EnrichM is a set of tools for comparative genomics of large sets of metagenome assembled genomes (MAGs). The current functionality includes:

1. A basic pipeline for annotating population genomes.
2. A pipeline to identify genes or metabolic pathways that are enriched within and between user-defined groups
3. To construct metabolic networks from annotated population genomes.

EnrichM is under active development, so use at your own risk. Currently, there are the following sub-commands:

```
Annotation
annotate -> Basic annotation of bins and contigs.

Enrichment analysis
classify -> Determine what KEGG modules a genome encodes.
enrichment -> Generate an enrichment matrix from modules produced by
annotate.

Network analysis
pathway -> Generate a metabolic network from specific KEGG module or
compounds.
explore -> Explore a metabolic network from a given compound.
```

# Installation

## Dependencies

EnrichM has the following non-python dependencies:
* [hmmer](http://hmmer.org/) >= 3.1b
* [seqmagick](https://fhcrc.github.io/seqmagick/) >= 0.6.1
* [diamond](https://github.com/bbuchfink/diamond) == 0.9.22
* [prodigal](http://prodigal.ornl.gov/) >= 2.6.3
* [parallel](https://www.gnu.org/software/parallel/) >= 20180222
* [mmseqs](https://github.com/soedinglab/MMseqs2) >= 2-23394
* [R](https://www.r-project.org/) >= 3.0.1

## PyPi
```
sudo pip3 install enrichm
```

# Setup

## Loading EnrichM's database
Before running enrichm, you'll need to download the back-end database.
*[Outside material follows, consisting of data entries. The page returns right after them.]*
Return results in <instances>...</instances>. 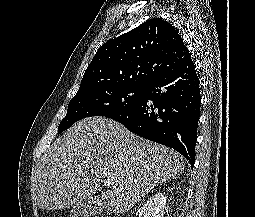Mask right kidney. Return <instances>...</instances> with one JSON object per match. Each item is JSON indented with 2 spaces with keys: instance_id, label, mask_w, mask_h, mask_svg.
<instances>
[{
  "instance_id": "right-kidney-1",
  "label": "right kidney",
  "mask_w": 255,
  "mask_h": 217,
  "mask_svg": "<svg viewBox=\"0 0 255 217\" xmlns=\"http://www.w3.org/2000/svg\"><path fill=\"white\" fill-rule=\"evenodd\" d=\"M166 208V196L164 193L158 192L138 209L139 217H164V209Z\"/></svg>"
}]
</instances>
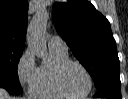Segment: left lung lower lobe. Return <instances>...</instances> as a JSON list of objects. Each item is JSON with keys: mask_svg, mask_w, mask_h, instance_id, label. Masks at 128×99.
<instances>
[{"mask_svg": "<svg viewBox=\"0 0 128 99\" xmlns=\"http://www.w3.org/2000/svg\"><path fill=\"white\" fill-rule=\"evenodd\" d=\"M94 97H106L109 99H121L120 79H110L103 82L98 88Z\"/></svg>", "mask_w": 128, "mask_h": 99, "instance_id": "obj_1", "label": "left lung lower lobe"}]
</instances>
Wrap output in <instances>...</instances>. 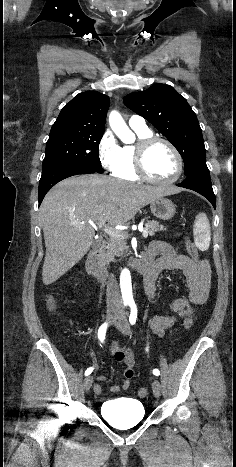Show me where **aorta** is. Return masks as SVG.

This is done using a command in enrichm:
```
enrichm data
```
This should take approximately 15 minutes. To check for updates and install updates, simply run the same command. To uninstall the database, run:
```
enrichm data --uninstall
```
## Sepcifying the location of the enrichm database
By default EnrichM will install the database in your home directory. If you wish to move the database to a more global location (e.g. if you work on a sever and need multiple users to have access) all you need to do is move it and export a BASH variable named "ENRICHM_DB":

```
export ENRICHM_DB=/path/to/database/
```

# Subcommands

## annotate
Annotate is a function that allows you to annotate your population genomes with [KO](http://www.kegg.jp/kegg/ko.html), [PFAM](http://pfam.xfam.org/), [TIGRFAM](http://www.jcvi.org/cgi-bin/tigrfams/index.cgi), and CAZY using [dbCAN](). The result will be a .gff file for each genome, and a frequency matrix for each annotation type where the rows are annotation IDs and the columns are genomes.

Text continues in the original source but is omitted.